When the option numOfChoices is specified the response is a list of strings.

def response =  gptPromptForText('Tell me a joke', numOfChoices: 3)
for( String it : response )
  println it

Available options:

name description
logitBias Accepts an object mapping each token (specified by their token ID in the tokenizer) to an associated bias value from -100 to 100
model The AI model to be used (default: gpt-3.5-turbo)
maxTokens The maximum number of tokens that can be generated in the chat completion
numOfChoices How many chat completion choices to generate for each input message (default: 1)
temperature What sampling temperature to use, between 0 and 2 (default: 0.7)

Function gptPromptForData

The gptPromptForData function carries out a GPT chat prompt and returns the response as a list of objects having the schema specified. For example:

def query = '''
        Extract information about a person from In 1968, amidst the fading echoes of Independence Day, 
        a child named John arrived under the calm evening sky. This newborn, bearing the surname Doe, 
        marked the start of a new journey.
        '''

def response = gptPromptForData(query, schema: [firstName: 'string', lastName: 'string', birthDate: 'date (YYYY-MM-DD)'])

println "First name: ${response[0].firstName}"
println "Last name: ${response[0].lastName}"
println "Birth date: ${response[0].birthDate}"

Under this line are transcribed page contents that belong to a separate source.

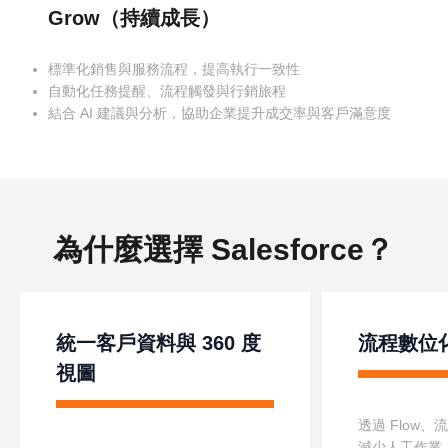
Grow（持續成長）
標準化銷售與服務流程，提高執行一致性
自動化任務提醒、流程觸發與行銷旅程
結合 AI 建議與分析，協助企業提升成交率與客戶滿意度
為什麼選擇 Salesforce？
統一客戶資料與 360 度
流程數位
視圖
透過 Flow
減少人工作業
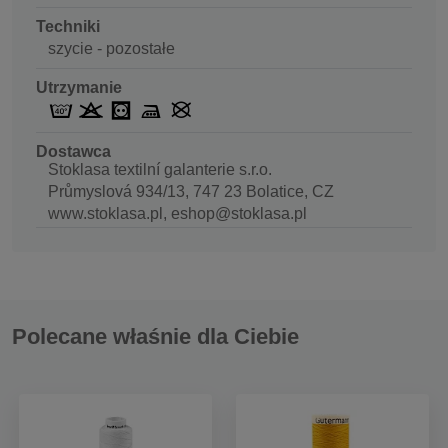
Techniki
szycie - pozostałe
Utrzymanie
Dostawca
Stoklasa textilní galanterie s.r.o.
Průmyslová 934/13, 747 23 Bolatice, CZ
www.stoklasa.pl, eshop@stoklasa.pl
Polecane właśnie dla Ciebie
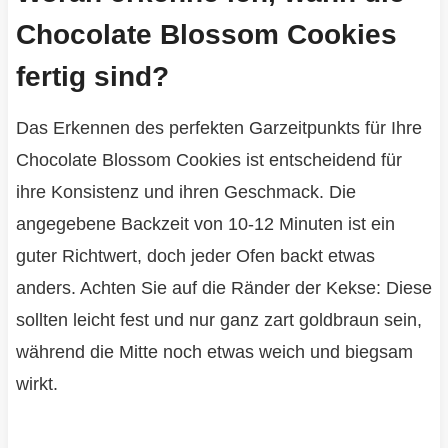
Chocolate Blossom Cookies
fertig sind?
Das Erkennen des perfekten Garzeitpunkts für Ihre
Chocolate Blossom Cookies ist entscheidend für
ihre Konsistenz und ihren Geschmack. Die
angegebene Backzeit von 10-12 Minuten ist ein
guter Richtwert, doch jeder Ofen backt etwas
anders. Achten Sie auf die Ränder der Kekse: Diese
sollten leicht fest und nur ganz zart goldbraun sein,
während die Mitte noch etwas weich und biegsam
wirkt.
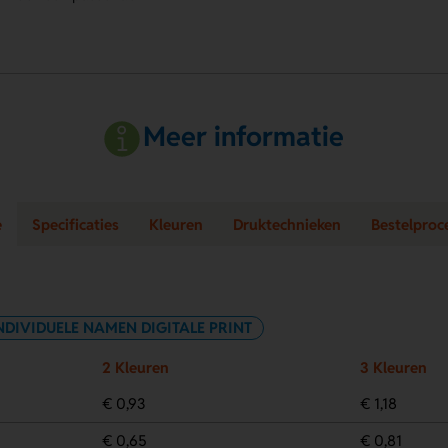
Meer informatie
e
Specificaties
Kleuren
Druktechnieken
Bestelproc
NDIVIDUELE NAMEN DIGITALE PRINT
2 Kleuren
3 Kleuren
€ 0,93
€ 1,18
€ 0,65
€ 0,81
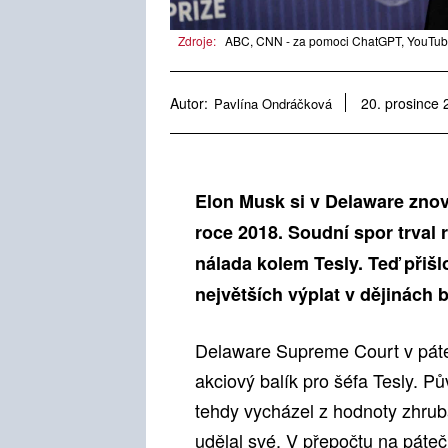
Zdroje:
ABC, CNN - za pomoci ChatGPT, YouTube
Autor:
Pavlína Ondráčková
20. prosince
Elon Musk si v Delaware znov
roce 2018. Soudní spor trval 
nálada kolem Tesly. Teď přišl
největších výplat v dějinách 
Delaware Supreme Court v pátek 
akciový balík pro šéfa Tesly. P
tehdy vycházel z hodnoty zhruba
udělal své. V přepočtu na páte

The following options are available:

name description
model The AI model to be used (default: gpt-3.5-turbo)
maxTokens The maximum number of tokens that can be generated in the chat completion
schema The expected strcuture for the result object represented as map object in which represent the attribute name and the value the attribute type
temperature What sampling temperature to use, between 0 and 2 (default: 0.7)

Configuration file

The following config options can be specified in the nextflow.config file:

name description
gpt.apiKey Your OpenAI API key. If missing it uses the OPENAI_API_KEY env variable
gpt.endpoint The OpenAI endpoint (defualt: https://api.openai.com)
gpt.model The AI model to be used (default: gpt-3.5-turbo)
gpt.maxTokens The maximum number of tokens that can be generated in the chat completion
gpt.temperature What sampling temperature to use, between 0 and 2 (default: 0.7)

Development

To build and test the plugin during development, configure a local Nextflow build with the following steps:

  1. Clone the Nextflow repository in your computer into a sibling directory:

    git clone --depth 1 https://github.com/nextflow-io/nextflow ../nextflow
  2. Configure the plugin build to use the local Nextflow code:

    echo "includeBuild('../nextflow')" >> settings.gradle

    (Make sure to not add it more than once!)

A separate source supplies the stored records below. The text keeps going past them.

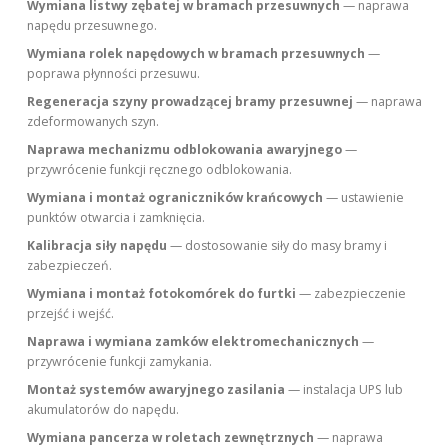
Wymiana listwy zębatej w bramach przesuwnych
— naprawa
napędu przesuwnego.
Wymiana rolek napędowych w bramach przesuwnych
—
poprawa płynności przesuwu.
Regeneracja szyny prowadzącej bramy przesuwnej
— naprawa
zdeformowanych szyn.
Naprawa mechanizmu odblokowania awaryjnego
—
przywrócenie funkcji ręcznego odblokowania.
Wymiana i montaż ograniczników krańcowych
— ustawienie
punktów otwarcia i zamknięcia.
Kalibracja siły napędu
— dostosowanie siły do masy bramy i
zabezpieczeń.
Wymiana i montaż fotokomórek do furtki
— zabezpieczenie
przejść i wejść.
Naprawa i wymiana zamków elektromechanicznych
—
przywrócenie funkcji zamykania.
Montaż systemów awaryjnego zasilania
— instalacja UPS lub
akumulatorów do napędu.
Wymiana pancerza w roletach zewnętrznych
— naprawa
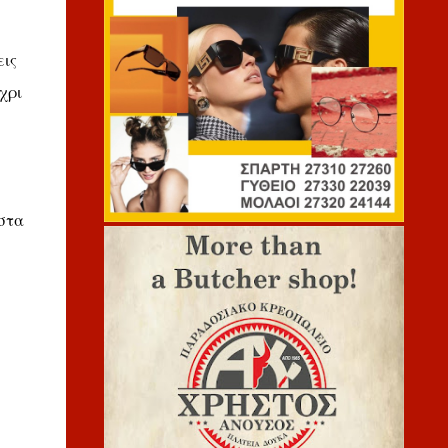
εις
χρι
 στα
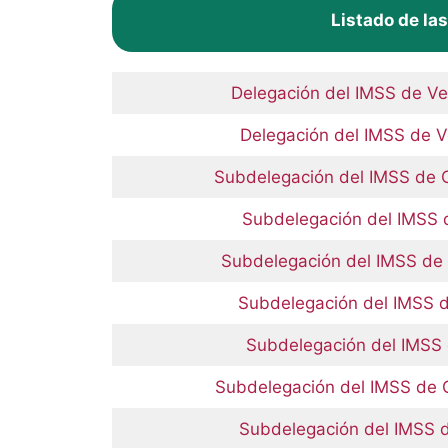
Listado de la
Delegación del IMSS de V
Delegación del IMSS de 
Subdelegación del IMSS d
Subdelegación del IMSS
Subdelegación del IMSS de 
Subdelegación del IMSS 
Subdelegación del IMSS
Subdelegación del IMSS de
Subdelegación del IMSS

  3. Compile the plugin alongside the Nextflow code:

    make assemble
  4. Run Nextflow with the plugin, using ./launch.sh as a drop-in replacement for the nextflow command, and adding the option -plugins nf-gpt to load the plugin:

    ./launch.sh run nextflow-io/hello -plugins nf-gpt

Testing without Nextflow build

The plugin can be tested without using a local Nextflow build using the following steps:

  1. Build the plugin: make buildPlugins
  2. Copy build/plugins/<your-plugin> to $HOME/.nextflow/plugins
  3. Create a pipeline that uses your plugin and run it: nextflow run ./my-pipeline-script.nf

Package, upload, and publish

The project should be hosted in a GitHub repository whose name matches the name of the plugin, that is the name of the directory in the plugins folder (e.g. nf-gpt).

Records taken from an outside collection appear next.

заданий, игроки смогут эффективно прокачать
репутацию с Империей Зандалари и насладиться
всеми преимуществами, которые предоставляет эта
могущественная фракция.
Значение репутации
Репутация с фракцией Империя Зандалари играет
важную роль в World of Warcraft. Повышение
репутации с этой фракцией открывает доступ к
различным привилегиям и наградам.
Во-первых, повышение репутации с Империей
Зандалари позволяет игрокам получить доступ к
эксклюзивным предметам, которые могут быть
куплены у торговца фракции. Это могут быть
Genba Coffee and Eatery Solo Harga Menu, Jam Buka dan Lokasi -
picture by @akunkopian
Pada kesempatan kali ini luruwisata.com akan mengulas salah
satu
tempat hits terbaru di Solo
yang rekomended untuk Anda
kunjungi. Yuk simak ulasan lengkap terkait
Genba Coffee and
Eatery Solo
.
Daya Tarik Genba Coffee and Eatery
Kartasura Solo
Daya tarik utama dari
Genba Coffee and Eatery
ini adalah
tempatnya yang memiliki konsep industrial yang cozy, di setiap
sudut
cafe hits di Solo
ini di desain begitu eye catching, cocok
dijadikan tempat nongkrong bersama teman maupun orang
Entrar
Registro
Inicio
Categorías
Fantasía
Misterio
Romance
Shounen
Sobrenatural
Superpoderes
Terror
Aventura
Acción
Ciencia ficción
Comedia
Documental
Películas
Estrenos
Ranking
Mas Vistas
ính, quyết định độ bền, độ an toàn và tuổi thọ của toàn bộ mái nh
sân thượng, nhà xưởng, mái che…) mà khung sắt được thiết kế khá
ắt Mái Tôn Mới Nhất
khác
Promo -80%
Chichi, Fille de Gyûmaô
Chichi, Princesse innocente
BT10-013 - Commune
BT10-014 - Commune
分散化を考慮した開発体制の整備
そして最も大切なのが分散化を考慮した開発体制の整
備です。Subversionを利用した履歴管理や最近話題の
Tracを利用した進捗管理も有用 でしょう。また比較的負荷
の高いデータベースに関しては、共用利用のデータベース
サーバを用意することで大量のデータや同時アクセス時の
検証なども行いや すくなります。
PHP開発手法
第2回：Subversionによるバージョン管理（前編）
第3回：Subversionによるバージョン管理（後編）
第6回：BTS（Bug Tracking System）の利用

Follow these steps to package, upload and publish the plugin:

  1. Create a file named gradle.properties in the project root containing the following attributes (this file should not be committed to Git):

    • github_organization: the GitHub organisation where the plugin repository is hosted.
    • github_username: The GitHub username granting access to the plugin repository.
    • github_access_token: The GitHub access token required to upload and commit changes to the plugin repository.
    • github_commit_email: The email address associated with your GitHub account.
  2. Use the following command to package and create a release for your plugin on GitHub:

    ./gradlew :plugins:nf-gpt:upload
  3. Create a pull request against nextflow-io/plugins to make the plugin accessible to Nextflow.